** DESCRIPTION OF THE TASK **
Print, exactly as they appear in the listing below, the lines from the line with "The image size" to the line with "Locate an element", with both end lines kept.

** RECORDS SHOWN **
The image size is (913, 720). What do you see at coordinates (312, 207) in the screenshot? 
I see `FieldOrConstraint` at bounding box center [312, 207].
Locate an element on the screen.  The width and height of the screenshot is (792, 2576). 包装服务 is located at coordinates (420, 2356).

---

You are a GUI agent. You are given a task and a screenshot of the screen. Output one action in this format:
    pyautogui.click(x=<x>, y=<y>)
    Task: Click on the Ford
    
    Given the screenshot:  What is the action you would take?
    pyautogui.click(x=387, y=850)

* * *

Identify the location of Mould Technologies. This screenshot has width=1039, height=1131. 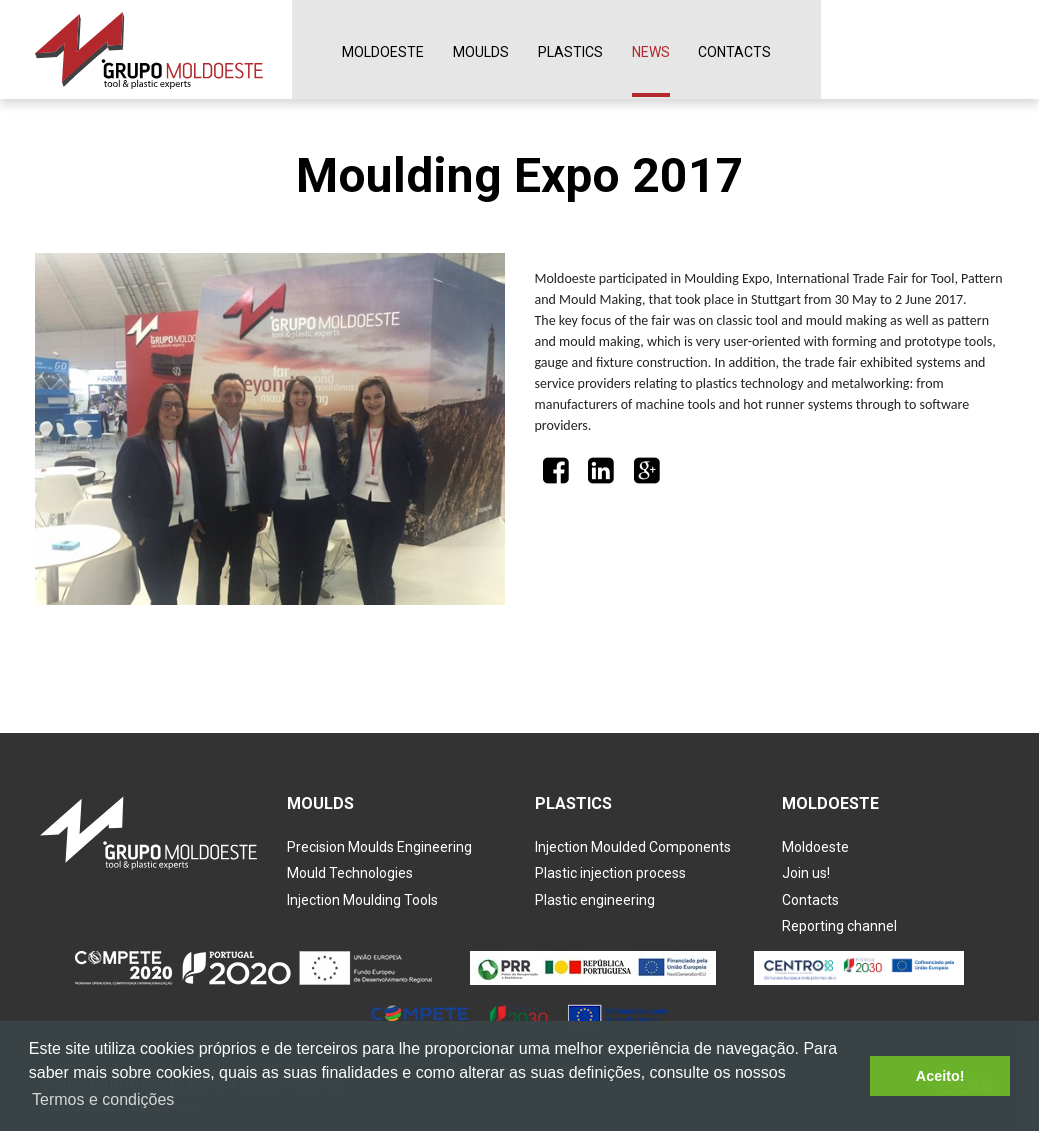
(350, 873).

** RESULT OF THE TASK **
The image size is (913, 720). What do you see at coordinates (312, 207) in the screenshot? 
I see `FieldOrConstraint` at bounding box center [312, 207].
Locate an element on the screen.  The width and height of the screenshot is (792, 2576). 包装服务 is located at coordinates (420, 2356).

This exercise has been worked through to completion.